К ритуальным ситуациям, которые сопровождают человека в течение
его жизни и включают в качестве обязательного действия питье
шампанского, как опять-таки следует из монолога «Шампанское» – и
это наблюдение подтверждает контекст чеховского творчества –
относятся, во-вторых, юбилей, встреча Нового года и приравненные
к ним прочие важные события:
«Тысяча восемьсот восемьдесят четвертого года, января 1-го дня,
мы, нижеподписавшиеся, Человечество с одной стороны и Новый,
1884 год – с другой, заключили между собою договор, по которому:
1) Я, Человечество, обязуюсь встретить и проводить Новый, 1884
год с шампанским, визитами, скандалами и протоколами» («Контракт
1884 года с человечеством» – 2, 306);
«Имбс нахмурился, походил по каюте из угла в угол и, рассудив и
взвесив, дал согласие. Граф пожал ему руку и крикнул
шампанского» («Русский уголь. Правдивая история» – 3, 17);
«– Господа, шампанского! – разошелся юбиляр. – Сегодня же...
желаю пить шампанское! Угощаю всех!
Но шампанского не пришлось пить, так как у трагика в карманах не
нашлось ни копейки» («Юбилей» – 5, 456).
В том же случае, если шампанское появляется за пределами
описанных выше ритуальных ситуаций, оно может маркировать особый
– эстетизированный – образ жизни, противопоставленный обыденной
среднестатистической реальности, находящийся за ее пределами –
идеальный для нее. Этот образ жизни через перечисление ее
главных, структурообразующих, деталей эксплицирован в рассказе
«Что чаще всего встречается в романах, повестях и т.п.?»:
«Портфель из русской кожи, китайский фарфор, английское седло,
револьвер, не дающий осечки, орден в петличке, ананасы,
шампанское, трюфели и устрицы» (1, 17).
Именно шампанское в данном случае становится семантическим
ядром, и одновременно – метонимическим заместителем, красивой
жизни для немногих, предопределяющим появление остальных, как
правило, уже произвольных, ситуативных, деталей-элементов:
«В одну неделю было пережито: и ландо, и философия, и романсы
Павловской, и путешествия ночью в типографию, и «Колокол», и
шампанское, и даже сватовство» (Ал. П. Чехову – П 2, 216);
«В конце концов, мы порешили, помимо шампанского, абонировать
для него кресло в театре, утроить жалованье, купить ему вороных»

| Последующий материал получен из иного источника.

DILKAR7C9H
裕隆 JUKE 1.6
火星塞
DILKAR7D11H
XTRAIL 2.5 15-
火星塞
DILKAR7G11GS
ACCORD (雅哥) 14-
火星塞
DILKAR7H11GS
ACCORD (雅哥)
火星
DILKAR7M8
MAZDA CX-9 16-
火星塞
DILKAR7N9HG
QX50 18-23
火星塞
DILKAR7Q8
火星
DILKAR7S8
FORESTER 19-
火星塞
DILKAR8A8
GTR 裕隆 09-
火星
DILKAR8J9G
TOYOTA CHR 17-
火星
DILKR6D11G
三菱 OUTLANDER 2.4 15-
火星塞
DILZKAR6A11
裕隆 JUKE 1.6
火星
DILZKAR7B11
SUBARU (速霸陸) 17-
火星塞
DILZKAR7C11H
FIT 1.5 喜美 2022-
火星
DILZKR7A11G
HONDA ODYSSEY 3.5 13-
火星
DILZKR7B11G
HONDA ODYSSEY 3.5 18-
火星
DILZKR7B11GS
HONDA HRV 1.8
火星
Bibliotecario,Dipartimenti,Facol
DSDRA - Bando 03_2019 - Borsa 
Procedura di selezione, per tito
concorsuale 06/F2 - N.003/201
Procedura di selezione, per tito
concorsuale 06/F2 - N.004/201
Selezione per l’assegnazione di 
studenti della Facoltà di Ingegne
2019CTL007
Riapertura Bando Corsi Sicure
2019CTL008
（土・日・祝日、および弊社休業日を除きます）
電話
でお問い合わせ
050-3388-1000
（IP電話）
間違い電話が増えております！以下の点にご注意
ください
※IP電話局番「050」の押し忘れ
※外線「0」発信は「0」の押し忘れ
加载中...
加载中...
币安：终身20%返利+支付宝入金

(«Единственное средство» – 2, 20);
«Ариадна с серьезным, вдохновенным лицом записывала на бумажке
устриц, шампанского, конфект и посылала меня в Москву, конечно,
не спрашивая, есть ли у меня деньги» («Ариадна» – 9, 114).
В том же случае, если аристократический или романный хронотоп
помещается в контекст обывательской жизни, то он неизбежно
трансформируется в хронотоп праздника, свободы от различного
рода социальных уз или в богему (если пользоваться обозначением
чеховского художественного мира), опять-таки противостоящую
скучному и однообразному течению повседневного времени.
Шампанское в этом случае становится маркером посещения веселых
домов с красными фонарями, ресторанов, уборных актрис, если речь
идет о мужчинах, и маркером адюльтера, если речь идет о
женщинах:
«…и вот, чтоб скучно не было, я взял отдельное купе, ну...
конечно, и певичку. Ехали мы и всю дорогу ели, шампанское пили и
- тру-ла-ла!» («Пассажир первого класса» – 5, 274);
«Сына или дочь? Весь в... отца! Уверяю тебя, что я ее не знаю!
Перестань ревновать! Едем, Фани! Браслет? Шампанского! С чином!
Merci!» («Жизнь в вопросах и восклицаниях» – 1, 130);
«Способ кузенов. Тут измена бывает не преднамеренная. Она
происходит без предисловий, без приготовлений, а нечаянно, сама
собою, где-нибудь на даче или в карете, под влиянием неосторожно
выпитого шампанского или чудной лунной ночи» («К сведению мужей
(Научная статья)» – 4, 300);
«Сегодня пришло твое письмо, написанное карандашом, я читал и
сочувствовал тебе, моя радость. Пить шампанское! Ездить на
Братское кладбище! О, дуся, это тебя так прельстили длинные
рыжие усы, иначе бы ты не поехала» (О.Л. Книппер-Чеховой – П 10,
222).
Семантика данной сюжетной ситуации естественно обусловливает
появление в чеховском творчестве особого типа персонажа –
проходимца или прохвоста, если воспользоваться авторскими
наименованиями. Непременной деталью его жизнеповедения
становится именно пристрастие к шампанскому. Таков Венгерович 2
в пьесе «Безотцовщина»:
«Венгерович 2. Да... Отец уехал, и я принужден идти пешком.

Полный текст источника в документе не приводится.